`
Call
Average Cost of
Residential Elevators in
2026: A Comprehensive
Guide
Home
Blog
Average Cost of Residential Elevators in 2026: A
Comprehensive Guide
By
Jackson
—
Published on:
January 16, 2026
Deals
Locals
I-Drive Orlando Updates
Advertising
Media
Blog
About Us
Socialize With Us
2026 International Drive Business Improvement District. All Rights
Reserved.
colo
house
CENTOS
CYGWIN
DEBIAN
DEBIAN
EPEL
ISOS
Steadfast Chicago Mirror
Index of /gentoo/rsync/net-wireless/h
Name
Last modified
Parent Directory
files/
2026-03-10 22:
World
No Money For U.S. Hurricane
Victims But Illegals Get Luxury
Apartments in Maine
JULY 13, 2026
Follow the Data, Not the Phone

......

DIRECTIONS FOR THIS TASK:
Repeat, character for character, the lines from the one that holds "Last modified" to the final line of the material, inclusive, and no other lines.

TASK RESULT:
Last modified
Parent Directory
files/
2026-03-10 22:
World
No Money For U.S. Hurricane
Victims But Illegals Get Luxury
Apartments in Maine
JULY 13, 2026
Follow the Data, Not the Phone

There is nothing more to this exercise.